How can Afghanistan, North Korea be decisive in the Iran nuclear standoff?

How strong or weak Washington looks versus North Korea can sometimes reflect how it will act toward Tehran.

Members of the Iranian Army take part in the annual military drill, dubbed “Zolphaghar 99”, in the Gulf of Oman, Iran on September 7, 2020 (photo credit: WANA NEWS AGENCY/REUTERS)
Members of the Iranian Army take part in the annual military drill, dubbed “Zolphaghar 99”, in the Gulf of Oman, Iran on September 7, 2020
Iran, North Korea and Afghanistan are three major and interlinked challenges confronting the Biden administration.
The US is already in a diplomatic battle with Tehran.
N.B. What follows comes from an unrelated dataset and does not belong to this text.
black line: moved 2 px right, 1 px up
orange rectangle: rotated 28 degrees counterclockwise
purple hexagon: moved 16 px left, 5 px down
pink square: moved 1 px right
With Israel pushing from the sidelines, it is a question of who will blink first and concede to demands of the other side as a condition for returning to the 2015 nuclear deal.
On Thursday, North Korea carried out its second weapons test, and the first ballistic missile test, of Biden’s term, forcing Washington to respond.
Many analysts who downplayed an earlier weapons test, saying it did not violate UN resolutions, pointed out that this new ballistic missile test does violate those resolutions.
How will the US respond and how will this impact Israel and the Iran nuclear issue?
On May 1, the Biden administration will need to decide whether to fulfill a Trump administration commitment to withdraw American troops as part of an effort to enforce a ceasefire with the Taliban, or to ignore that commitment, since many say the Taliban have violated their key commitments in recent weeks.
Although technically each issue stands on its own and they are playing out in different parts of the world, Iran and North Korea have long been seen as running in parallel as the top nuclear challenges facing the world today.
Israel and the Islamic Republic have both kept a very close watch on developments with Pyongyang to tease out how tough a stand the US will take on nuclear issues.
How strong or weak Washington looks versus North Korea can sometimes reflect how it will act toward Tehran.
So far, the Biden administration has done all it can to keep the North Korean issue on the back burner.
When top Pyongyang officials have issued threatening statements, Washington has either refrained from responding or tried to reduce the decibel level of public exchanges.
This is in stark contrast to the Trump administration, which often responded to North Korean threats with larger threats to wipe out leader Kim Jong Un and his regime.
In fact, after the initial North Korean weapons test, the Biden administration coordinated with South Korea to keep a low profile.
The latest North Korean ballistic missile test may have been not only a general test of Washington’s resolve but also a response to US joint exercises with South Korea.
Yet, those joint exercises themselves have been very low-key. This may continue a Trump-era unwritten deal of no high-profile joint exercises in exchange for no high-profile missile actions.
Even the latest ballistic missile tests are a far cry from past North Korean tests of intercontinental ballistic missiles, which might be able to hit the US,  and actual nuclear bomb underground tests.
Afghanistan has no nuclear weapons. But it provides the most immediate test of whether the Biden team will choose more military or more diplomatic means when under pressure.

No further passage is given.